Horizontale transfer
Het scenario waarin de ene plant het gen van de andere plant stal, lijkt een stuk aannemelijker. De onderzoekers vonden sterk bewijs dat de varen het gen 179 miljoen jaar geleden verkreeg en dat het afkomstig was van de hauwmossen. Aangezien de hauwmossen het gen zo lang nadat de twee soorten zich van elkaar afscheidden (dat gebeurde 400 miljoen jaar geleden) aan de varens afstonden, moet er wel sprake zijn van een horizontale transfer. Hoe zag die transfer er dan uit? “Er moet contact tussen cellen zijn geweest,” stelt Li. Hij wijst erop dat de geslachtsorganen van varens niet met een beschermend laagje zijn bedekt en gemakkelijk in contact kunnen zijn geweest met hauwmossen.
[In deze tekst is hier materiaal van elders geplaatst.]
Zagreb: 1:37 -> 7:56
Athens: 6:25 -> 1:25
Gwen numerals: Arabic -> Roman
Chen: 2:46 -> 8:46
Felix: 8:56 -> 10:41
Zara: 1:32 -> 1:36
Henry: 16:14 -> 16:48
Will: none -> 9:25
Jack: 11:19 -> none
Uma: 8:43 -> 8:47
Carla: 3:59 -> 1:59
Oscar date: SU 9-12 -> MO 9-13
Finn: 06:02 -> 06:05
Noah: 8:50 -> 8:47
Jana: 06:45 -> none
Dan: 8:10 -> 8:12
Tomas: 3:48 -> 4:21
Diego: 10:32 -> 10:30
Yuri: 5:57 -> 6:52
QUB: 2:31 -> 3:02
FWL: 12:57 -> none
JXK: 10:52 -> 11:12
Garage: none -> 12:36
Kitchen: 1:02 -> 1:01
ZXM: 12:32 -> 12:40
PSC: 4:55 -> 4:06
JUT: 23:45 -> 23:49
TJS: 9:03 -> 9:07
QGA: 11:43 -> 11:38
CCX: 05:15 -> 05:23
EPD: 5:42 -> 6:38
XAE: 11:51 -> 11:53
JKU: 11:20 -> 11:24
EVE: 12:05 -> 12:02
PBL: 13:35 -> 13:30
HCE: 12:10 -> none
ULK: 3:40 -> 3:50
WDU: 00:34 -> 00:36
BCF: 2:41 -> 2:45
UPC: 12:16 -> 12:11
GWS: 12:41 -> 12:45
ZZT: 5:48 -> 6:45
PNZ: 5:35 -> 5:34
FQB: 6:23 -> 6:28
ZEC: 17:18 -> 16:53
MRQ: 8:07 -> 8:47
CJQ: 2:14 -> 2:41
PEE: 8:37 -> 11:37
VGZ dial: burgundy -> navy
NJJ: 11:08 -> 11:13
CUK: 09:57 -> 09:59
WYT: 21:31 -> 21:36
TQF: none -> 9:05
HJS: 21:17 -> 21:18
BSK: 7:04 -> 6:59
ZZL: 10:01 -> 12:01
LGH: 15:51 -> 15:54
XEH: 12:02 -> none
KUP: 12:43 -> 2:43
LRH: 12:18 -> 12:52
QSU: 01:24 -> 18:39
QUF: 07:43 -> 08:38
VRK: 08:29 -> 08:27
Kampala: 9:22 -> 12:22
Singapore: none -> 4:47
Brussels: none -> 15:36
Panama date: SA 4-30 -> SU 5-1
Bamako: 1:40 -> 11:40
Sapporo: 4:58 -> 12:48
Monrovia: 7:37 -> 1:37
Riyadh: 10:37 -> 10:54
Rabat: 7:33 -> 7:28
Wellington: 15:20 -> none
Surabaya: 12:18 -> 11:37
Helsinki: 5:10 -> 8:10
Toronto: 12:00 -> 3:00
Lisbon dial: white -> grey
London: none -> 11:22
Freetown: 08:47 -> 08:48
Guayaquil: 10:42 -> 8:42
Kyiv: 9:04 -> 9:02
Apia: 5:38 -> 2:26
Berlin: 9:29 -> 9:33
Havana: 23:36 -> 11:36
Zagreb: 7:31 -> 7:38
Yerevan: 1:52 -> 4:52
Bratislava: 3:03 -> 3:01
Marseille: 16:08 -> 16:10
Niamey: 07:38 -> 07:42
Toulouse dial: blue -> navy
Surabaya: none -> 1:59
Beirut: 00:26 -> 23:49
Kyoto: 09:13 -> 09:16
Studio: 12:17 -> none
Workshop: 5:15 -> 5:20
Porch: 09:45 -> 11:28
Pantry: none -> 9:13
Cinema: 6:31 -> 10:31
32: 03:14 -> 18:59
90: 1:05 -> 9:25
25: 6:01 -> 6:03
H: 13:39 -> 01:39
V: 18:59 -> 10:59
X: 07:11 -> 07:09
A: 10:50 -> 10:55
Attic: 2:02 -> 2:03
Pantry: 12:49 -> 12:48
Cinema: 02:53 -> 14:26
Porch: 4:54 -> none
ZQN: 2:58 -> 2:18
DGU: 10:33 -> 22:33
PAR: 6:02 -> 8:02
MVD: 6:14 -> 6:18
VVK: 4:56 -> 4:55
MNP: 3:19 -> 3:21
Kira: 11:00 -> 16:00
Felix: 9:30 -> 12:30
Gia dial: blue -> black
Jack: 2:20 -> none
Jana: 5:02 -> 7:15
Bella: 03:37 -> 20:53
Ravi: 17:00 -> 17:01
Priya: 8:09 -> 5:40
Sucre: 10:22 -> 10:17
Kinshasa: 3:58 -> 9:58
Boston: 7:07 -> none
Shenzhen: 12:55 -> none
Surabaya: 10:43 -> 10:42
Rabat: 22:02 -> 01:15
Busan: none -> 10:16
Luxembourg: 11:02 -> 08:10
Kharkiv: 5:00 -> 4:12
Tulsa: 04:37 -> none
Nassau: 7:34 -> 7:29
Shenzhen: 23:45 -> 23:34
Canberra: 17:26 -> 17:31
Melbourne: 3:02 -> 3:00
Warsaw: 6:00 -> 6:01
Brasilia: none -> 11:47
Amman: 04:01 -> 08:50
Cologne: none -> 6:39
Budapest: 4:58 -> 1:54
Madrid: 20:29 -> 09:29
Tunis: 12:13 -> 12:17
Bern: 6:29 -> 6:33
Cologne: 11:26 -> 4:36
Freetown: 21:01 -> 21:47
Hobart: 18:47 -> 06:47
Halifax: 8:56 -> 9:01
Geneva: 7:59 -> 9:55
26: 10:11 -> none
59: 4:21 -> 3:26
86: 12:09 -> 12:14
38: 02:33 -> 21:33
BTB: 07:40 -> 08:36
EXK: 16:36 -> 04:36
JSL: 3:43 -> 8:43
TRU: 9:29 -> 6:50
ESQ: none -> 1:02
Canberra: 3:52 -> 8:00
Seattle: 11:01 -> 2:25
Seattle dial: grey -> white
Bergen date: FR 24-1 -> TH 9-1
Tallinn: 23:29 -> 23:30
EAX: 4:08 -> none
Het feit dat het gemakkelijk is om bij sperma en eicellen van varens te komen, betekent dat vreemd genetisch materiaal – zoals neochrome – waarschijnlijk ook heel gemakkelijk in een volgende generatie varens te introduceren is.
Hoe de varen zich het gen precies eigen maakte, mag dan een raadsel zijn. De varen pikte het gen wel exact op het juiste moment in. Zonder het gen had de varen het later in aanwezigheid van bloeiende planten wellicht niet gered.

Bronmateriaal:
"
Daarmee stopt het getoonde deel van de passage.